# ABOUT THIS TASK
Copy every line of the material precisely.

==== WORKING DATA

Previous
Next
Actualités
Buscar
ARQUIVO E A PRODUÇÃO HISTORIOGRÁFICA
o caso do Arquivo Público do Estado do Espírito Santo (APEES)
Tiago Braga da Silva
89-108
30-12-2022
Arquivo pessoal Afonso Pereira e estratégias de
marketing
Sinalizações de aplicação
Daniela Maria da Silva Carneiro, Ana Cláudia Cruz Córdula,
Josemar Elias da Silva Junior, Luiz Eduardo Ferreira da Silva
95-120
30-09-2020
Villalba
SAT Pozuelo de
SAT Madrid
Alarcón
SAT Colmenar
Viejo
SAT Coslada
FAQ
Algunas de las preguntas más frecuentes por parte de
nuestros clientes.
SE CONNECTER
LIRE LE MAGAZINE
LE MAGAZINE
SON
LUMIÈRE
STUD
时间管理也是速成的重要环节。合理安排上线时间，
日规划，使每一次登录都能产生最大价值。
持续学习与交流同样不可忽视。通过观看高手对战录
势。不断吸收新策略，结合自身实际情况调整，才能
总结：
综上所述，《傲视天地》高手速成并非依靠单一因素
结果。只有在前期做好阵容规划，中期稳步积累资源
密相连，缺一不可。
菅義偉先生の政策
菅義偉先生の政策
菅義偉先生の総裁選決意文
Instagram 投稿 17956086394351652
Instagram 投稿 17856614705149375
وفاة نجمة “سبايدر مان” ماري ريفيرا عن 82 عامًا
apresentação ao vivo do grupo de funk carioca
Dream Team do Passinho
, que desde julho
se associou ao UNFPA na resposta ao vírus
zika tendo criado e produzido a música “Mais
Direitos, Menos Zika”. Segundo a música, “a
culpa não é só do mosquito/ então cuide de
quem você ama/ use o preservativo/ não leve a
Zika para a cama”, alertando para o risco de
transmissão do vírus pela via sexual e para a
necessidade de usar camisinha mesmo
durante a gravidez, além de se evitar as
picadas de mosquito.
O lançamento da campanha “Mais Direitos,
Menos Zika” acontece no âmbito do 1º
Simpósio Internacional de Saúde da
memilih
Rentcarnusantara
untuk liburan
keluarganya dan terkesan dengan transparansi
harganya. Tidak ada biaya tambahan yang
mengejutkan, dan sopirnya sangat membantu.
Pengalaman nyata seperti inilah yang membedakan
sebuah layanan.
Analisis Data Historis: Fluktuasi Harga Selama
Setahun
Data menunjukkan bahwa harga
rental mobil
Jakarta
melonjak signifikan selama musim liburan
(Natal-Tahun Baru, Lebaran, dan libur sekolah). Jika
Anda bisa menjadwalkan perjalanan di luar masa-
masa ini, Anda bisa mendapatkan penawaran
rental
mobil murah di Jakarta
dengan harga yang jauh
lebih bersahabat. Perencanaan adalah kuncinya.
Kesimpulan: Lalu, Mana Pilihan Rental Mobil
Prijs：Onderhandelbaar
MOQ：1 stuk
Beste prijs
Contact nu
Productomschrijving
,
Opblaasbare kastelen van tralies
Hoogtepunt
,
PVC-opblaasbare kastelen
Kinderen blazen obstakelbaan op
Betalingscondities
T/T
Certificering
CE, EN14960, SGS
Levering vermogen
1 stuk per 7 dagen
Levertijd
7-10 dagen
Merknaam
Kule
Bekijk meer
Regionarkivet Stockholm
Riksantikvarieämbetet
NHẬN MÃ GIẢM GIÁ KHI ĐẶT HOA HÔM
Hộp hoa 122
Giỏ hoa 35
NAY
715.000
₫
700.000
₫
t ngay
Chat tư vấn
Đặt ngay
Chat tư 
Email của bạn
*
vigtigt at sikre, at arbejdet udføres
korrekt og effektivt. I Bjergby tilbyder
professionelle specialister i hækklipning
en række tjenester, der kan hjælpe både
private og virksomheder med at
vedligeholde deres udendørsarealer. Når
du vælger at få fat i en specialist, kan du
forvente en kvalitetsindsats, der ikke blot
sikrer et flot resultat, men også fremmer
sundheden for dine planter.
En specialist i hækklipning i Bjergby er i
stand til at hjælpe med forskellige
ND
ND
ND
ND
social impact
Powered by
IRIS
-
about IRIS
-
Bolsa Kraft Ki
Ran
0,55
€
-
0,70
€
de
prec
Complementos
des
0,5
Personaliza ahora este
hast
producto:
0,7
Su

========

# EXPECTED ANSWER
Previous
Next
Actualités
Buscar
ARQUIVO E A PRODUÇÃO HISTORIOGRÁFICA
o caso do Arquivo Público do Estado do Espírito Santo (APEES)
Tiago Braga da Silva
89-108
30-12-2022
Arquivo pessoal Afonso Pereira e estratégias de
marketing
Sinalizações de aplicação
Daniela Maria da Silva Carneiro, Ana Cláudia Cruz Córdula,
Josemar Elias da Silva Junior, Luiz Eduardo Ferreira da Silva
95-120
30-09-2020
Villalba
SAT Pozuelo de
SAT Madrid
Alarcón
SAT Colmenar
Viejo
SAT Coslada
FAQ
Algunas de las preguntas más frecuentes por parte de
nuestros clientes.
SE CONNECTER
LIRE LE MAGAZINE
LE MAGAZINE
SON
LUMIÈRE
STUD
时间管理也是速成的重要环节。合理安排上线时间，
日规划，使每一次登录都能产生最大价值。
持续学习与交流同样不可忽视。通过观看高手对战录
势。不断吸收新策略，结合自身实际情况调整，才能
总结：
综上所述，《傲视天地》高手速成并非依靠单一因素
结果。只有在前期做好阵容规划，中期稳步积累资源
密相连，缺一不可。
菅義偉先生の政策
菅義偉先生の政策
菅義偉先生の総裁選決意文
Instagram 投稿 17956086394351652
Instagram 投稿 17856614705149375
وفاة نجمة “سبايدر مان” ماري ريفيرا عن 82 عامًا
apresentação ao vivo do grupo de funk carioca
Dream Team do Passinho
, que desde julho
se associou ao UNFPA na resposta ao vírus
zika tendo criado e produzido a música “Mais
Direitos, Menos Zika”. Segundo a música, “a
culpa não é só do mosquito/ então cuide de
quem você ama/ use o preservativo/ não leve a
Zika para a cama”, alertando para o risco de
transmissão do vírus pela via sexual e para a
necessidade de usar camisinha mesmo
durante a gravidez, além de se evitar as
picadas de mosquito.
O lançamento da campanha “Mais Direitos,
Menos Zika” acontece no âmbito do 1º
Simpósio Internacional de Saúde da
memilih
Rentcarnusantara
untuk liburan
keluarganya dan terkesan dengan transparansi
harganya. Tidak ada biaya tambahan yang
mengejutkan, dan sopirnya sangat membantu.
Pengalaman nyata seperti inilah yang membedakan
sebuah layanan.
Analisis Data Historis: Fluktuasi Harga Selama
Setahun
Data menunjukkan bahwa harga
rental mobil
Jakarta
melonjak signifikan selama musim liburan
(Natal-Tahun Baru, Lebaran, dan libur sekolah). Jika
Anda bisa menjadwalkan perjalanan di luar masa-
masa ini, Anda bisa mendapatkan penawaran
rental
mobil murah di Jakarta
dengan harga yang jauh
lebih bersahabat. Perencanaan adalah kuncinya.
Kesimpulan: Lalu, Mana Pilihan Rental Mobil
Prijs：Onderhandelbaar
MOQ：1 stuk
Beste prijs
Contact nu
Productomschrijving
,
Opblaasbare kastelen van tralies
Hoogtepunt
,
PVC-opblaasbare kastelen
Kinderen blazen obstakelbaan op
Betalingscondities
T/T
Certificering
CE, EN14960, SGS
Levering vermogen
1 stuk per 7 dagen
Levertijd
7-10 dagen
Merknaam
Kule
Bekijk meer
Regionarkivet Stockholm
Riksantikvarieämbetet
NHẬN MÃ GIẢM GIÁ KHI ĐẶT HOA HÔM
Hộp hoa 122
Giỏ hoa 35
NAY
715.000
₫
700.000
₫
t ngay
Chat tư vấn
Đặt ngay
Chat tư 
Email của bạn
*
vigtigt at sikre, at arbejdet udføres
korrekt og effektivt. I Bjergby tilbyder
professionelle specialister i hækklipning
en række tjenester, der kan hjælpe både
private og virksomheder med at
vedligeholde deres udendørsarealer. Når
du vælger at få fat i en specialist, kan du
forvente en kvalitetsindsats, der ikke blot
sikrer et flot resultat, men også fremmer
sundheden for dine planter.
En specialist i hækklipning i Bjergby er i
stand til at hjælpe med forskellige
ND
ND
ND
ND
social impact
Powered by
IRIS
-
about IRIS
-
Bolsa Kraft Ki
Ran
0,55
€
-
0,70
€
de
prec
Complementos
des
0,5
Personaliza ahora este
hast
producto:
0,7
Su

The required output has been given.